Saved entries
----------

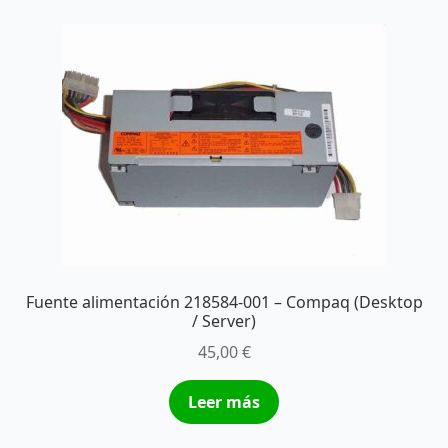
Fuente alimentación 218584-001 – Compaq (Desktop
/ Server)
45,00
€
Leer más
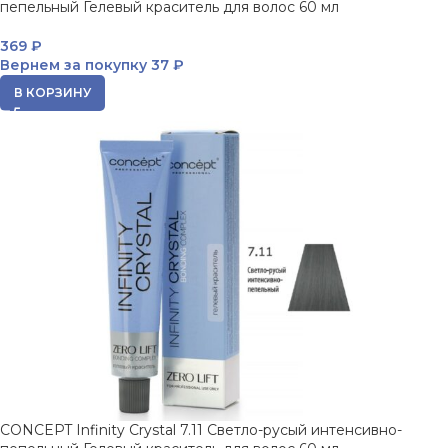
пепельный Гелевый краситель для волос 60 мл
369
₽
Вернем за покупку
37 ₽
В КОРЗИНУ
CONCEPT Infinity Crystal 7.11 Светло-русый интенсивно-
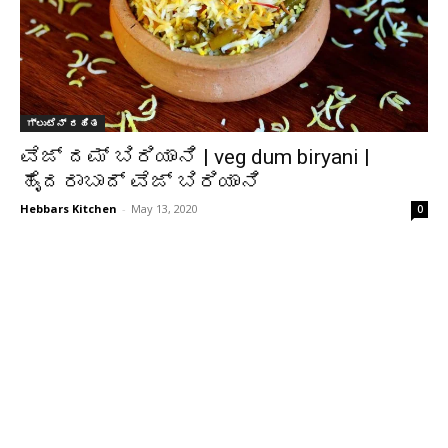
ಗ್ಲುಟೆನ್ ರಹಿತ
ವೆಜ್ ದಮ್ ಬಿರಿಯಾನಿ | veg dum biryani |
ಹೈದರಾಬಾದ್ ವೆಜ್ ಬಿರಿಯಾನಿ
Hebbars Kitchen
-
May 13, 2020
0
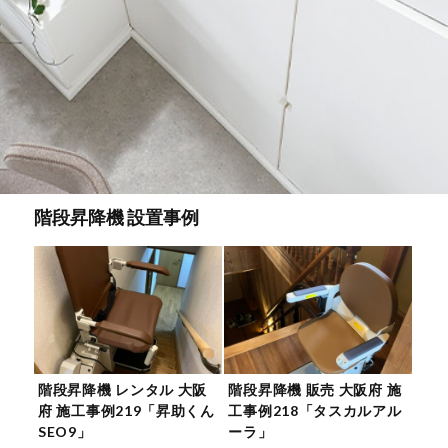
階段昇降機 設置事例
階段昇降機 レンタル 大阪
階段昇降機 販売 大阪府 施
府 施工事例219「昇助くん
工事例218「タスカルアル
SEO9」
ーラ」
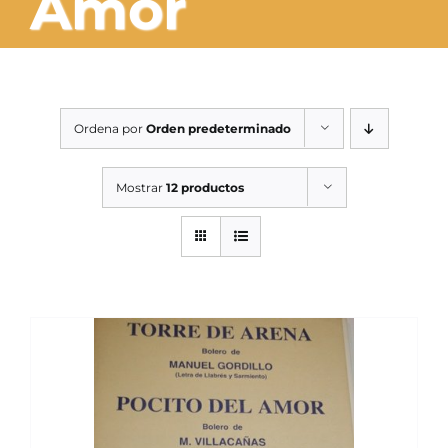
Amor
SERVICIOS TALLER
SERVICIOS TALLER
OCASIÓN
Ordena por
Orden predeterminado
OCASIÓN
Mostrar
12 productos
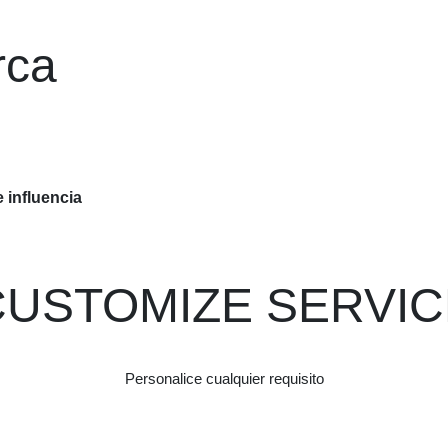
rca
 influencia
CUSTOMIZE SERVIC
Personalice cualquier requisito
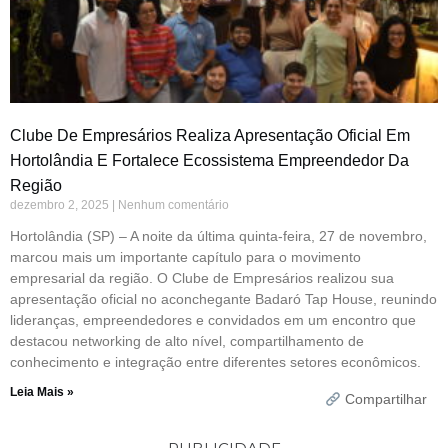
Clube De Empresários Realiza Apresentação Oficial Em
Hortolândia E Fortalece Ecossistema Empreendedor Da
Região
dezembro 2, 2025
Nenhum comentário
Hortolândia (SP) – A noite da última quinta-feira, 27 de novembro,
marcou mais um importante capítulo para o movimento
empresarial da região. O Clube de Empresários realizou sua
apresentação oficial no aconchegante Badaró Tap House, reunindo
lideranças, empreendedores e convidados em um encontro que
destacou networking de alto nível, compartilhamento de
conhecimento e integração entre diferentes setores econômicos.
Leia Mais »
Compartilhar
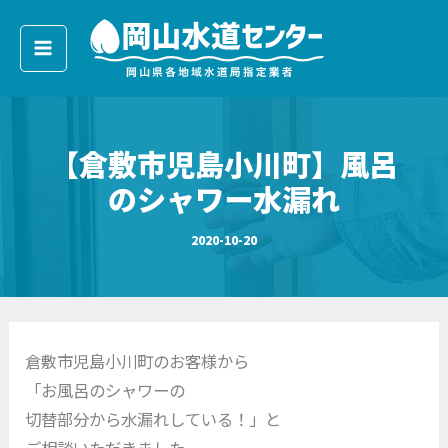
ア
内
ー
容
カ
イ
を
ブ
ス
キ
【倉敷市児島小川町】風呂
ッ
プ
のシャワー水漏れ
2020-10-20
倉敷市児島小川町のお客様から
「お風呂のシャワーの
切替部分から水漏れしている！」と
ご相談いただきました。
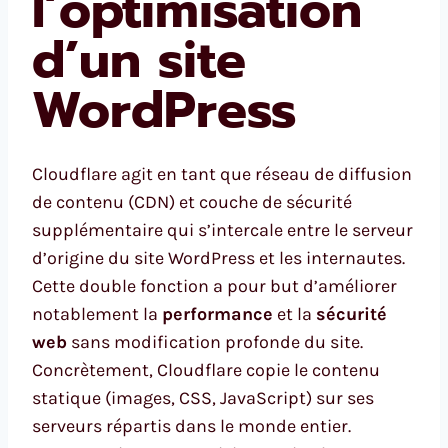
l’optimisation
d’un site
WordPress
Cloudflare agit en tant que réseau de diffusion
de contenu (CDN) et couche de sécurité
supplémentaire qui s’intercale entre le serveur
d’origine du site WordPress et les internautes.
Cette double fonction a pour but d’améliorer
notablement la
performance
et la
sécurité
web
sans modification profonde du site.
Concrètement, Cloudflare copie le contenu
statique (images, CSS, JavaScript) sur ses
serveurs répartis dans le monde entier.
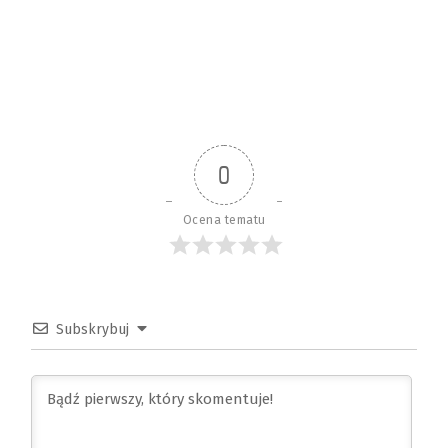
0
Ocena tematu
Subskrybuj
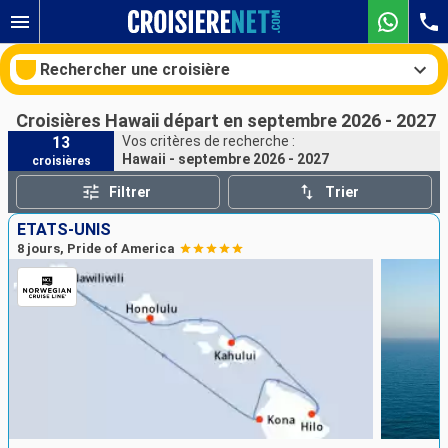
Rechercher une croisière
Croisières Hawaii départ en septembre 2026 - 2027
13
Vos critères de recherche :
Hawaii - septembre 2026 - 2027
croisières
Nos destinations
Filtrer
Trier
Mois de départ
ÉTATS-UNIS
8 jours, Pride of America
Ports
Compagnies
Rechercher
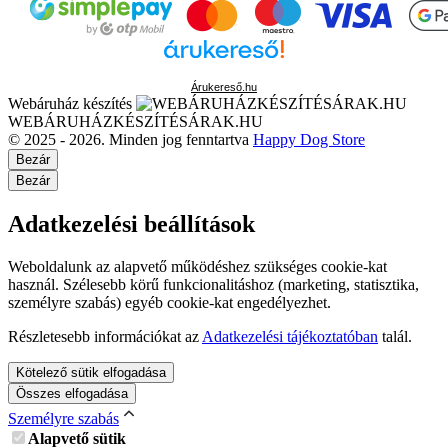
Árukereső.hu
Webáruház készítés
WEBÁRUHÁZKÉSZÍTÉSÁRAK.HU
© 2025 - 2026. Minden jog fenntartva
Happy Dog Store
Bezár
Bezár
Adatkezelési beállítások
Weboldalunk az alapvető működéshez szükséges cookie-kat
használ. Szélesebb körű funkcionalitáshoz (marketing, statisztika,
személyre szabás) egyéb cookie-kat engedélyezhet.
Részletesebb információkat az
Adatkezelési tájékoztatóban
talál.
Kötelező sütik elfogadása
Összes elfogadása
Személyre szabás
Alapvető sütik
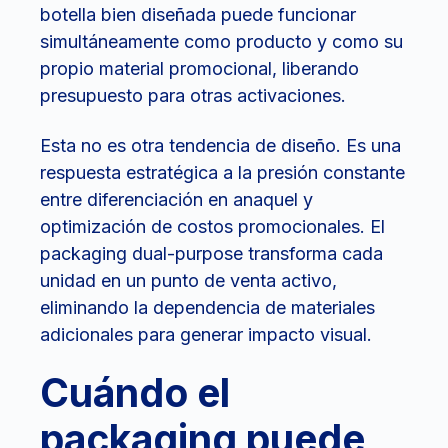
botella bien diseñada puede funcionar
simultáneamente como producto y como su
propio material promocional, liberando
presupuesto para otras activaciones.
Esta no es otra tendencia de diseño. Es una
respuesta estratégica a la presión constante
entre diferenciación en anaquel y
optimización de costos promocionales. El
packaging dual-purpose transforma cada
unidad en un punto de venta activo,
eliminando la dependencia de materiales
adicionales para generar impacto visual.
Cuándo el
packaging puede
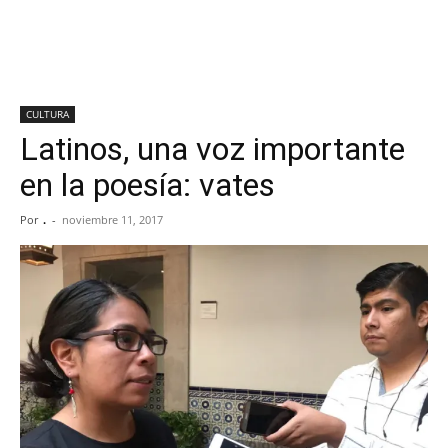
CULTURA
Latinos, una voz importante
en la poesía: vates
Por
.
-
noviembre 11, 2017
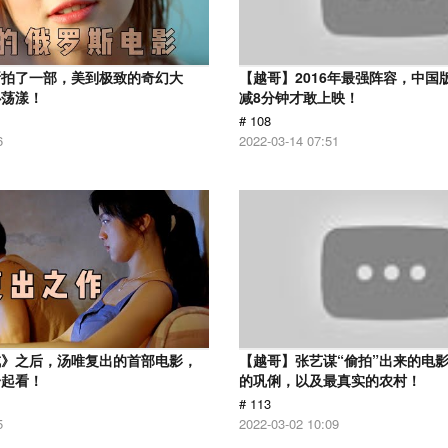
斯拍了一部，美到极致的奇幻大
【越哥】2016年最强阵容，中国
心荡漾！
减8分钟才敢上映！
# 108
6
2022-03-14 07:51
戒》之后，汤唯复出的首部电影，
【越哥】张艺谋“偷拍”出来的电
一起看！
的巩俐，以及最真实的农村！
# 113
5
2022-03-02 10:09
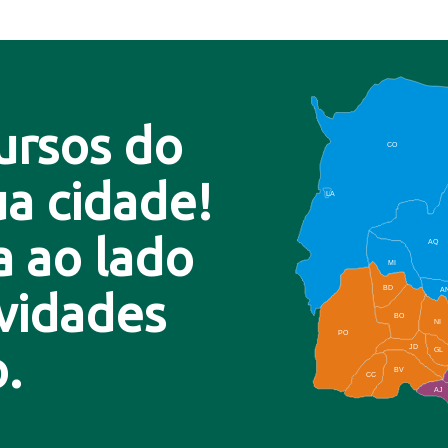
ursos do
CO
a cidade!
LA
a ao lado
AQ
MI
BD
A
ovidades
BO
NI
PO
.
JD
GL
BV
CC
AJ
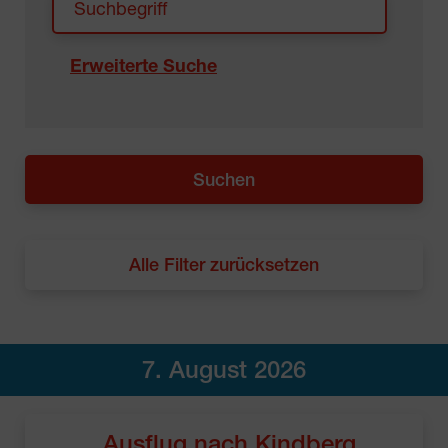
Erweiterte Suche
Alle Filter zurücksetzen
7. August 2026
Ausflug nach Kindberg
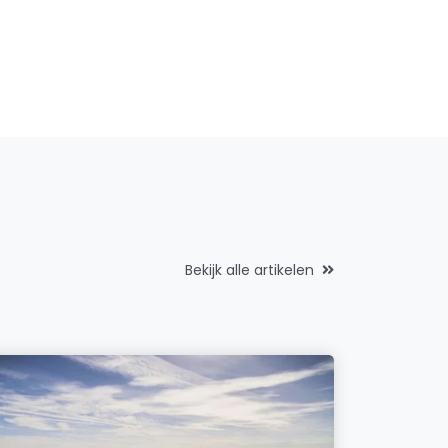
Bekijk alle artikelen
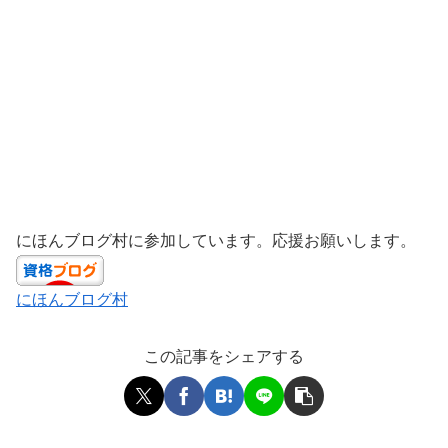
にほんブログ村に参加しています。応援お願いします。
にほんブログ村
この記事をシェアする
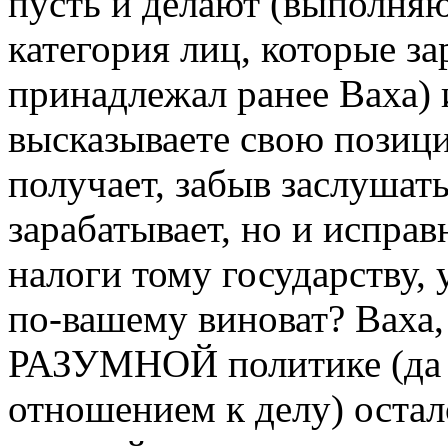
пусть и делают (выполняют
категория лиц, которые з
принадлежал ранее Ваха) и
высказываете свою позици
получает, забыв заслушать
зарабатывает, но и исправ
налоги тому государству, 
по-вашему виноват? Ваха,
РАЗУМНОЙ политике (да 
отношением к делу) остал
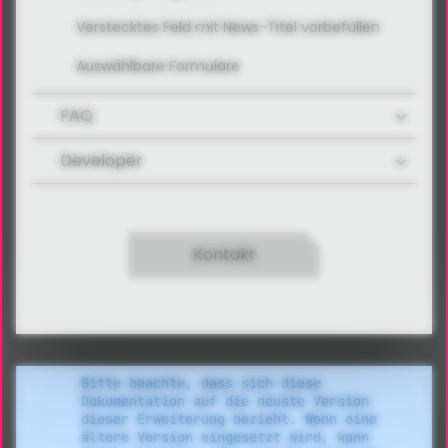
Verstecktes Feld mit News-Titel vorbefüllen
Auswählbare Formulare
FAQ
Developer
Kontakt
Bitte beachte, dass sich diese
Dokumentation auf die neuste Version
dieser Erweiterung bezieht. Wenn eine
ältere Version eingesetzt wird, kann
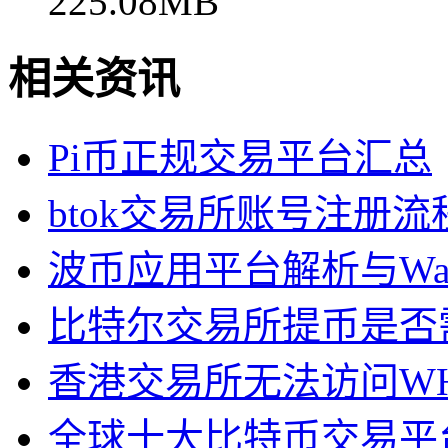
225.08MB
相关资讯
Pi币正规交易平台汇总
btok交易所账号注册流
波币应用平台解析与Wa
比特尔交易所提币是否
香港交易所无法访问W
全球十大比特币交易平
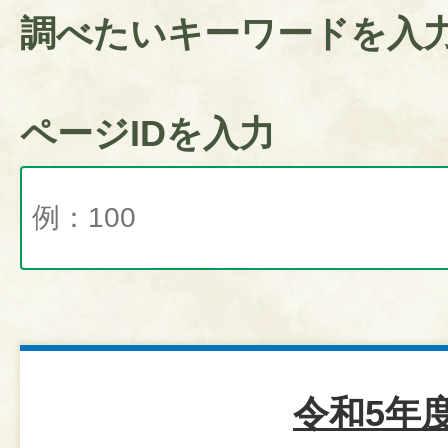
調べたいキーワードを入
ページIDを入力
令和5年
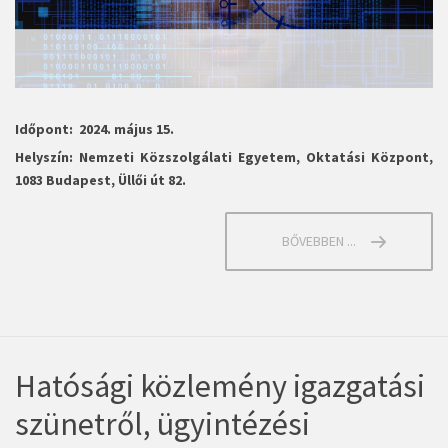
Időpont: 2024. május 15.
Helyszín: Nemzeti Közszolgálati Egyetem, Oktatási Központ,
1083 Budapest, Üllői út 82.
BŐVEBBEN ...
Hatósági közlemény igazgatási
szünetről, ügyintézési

----------

What is needed — Write out the lines above from the one with "notablement la" through the one with "Vos critères de", ends included, exactly; no picture goes in.

Exercise result —
notablement la
performance
et la
sécurité
web
sans modification profonde du site.
Concrètement, Cloudflare copie le contenu
statique (images, CSS, JavaScript) sur ses
serveurs répartis dans le monde entier.
0
Ocena tematu
Subskrybuj
Rechercher une croisière
Croisières Hawaii départ en septembre 2026 - 2027
13
Vos critères de recherche :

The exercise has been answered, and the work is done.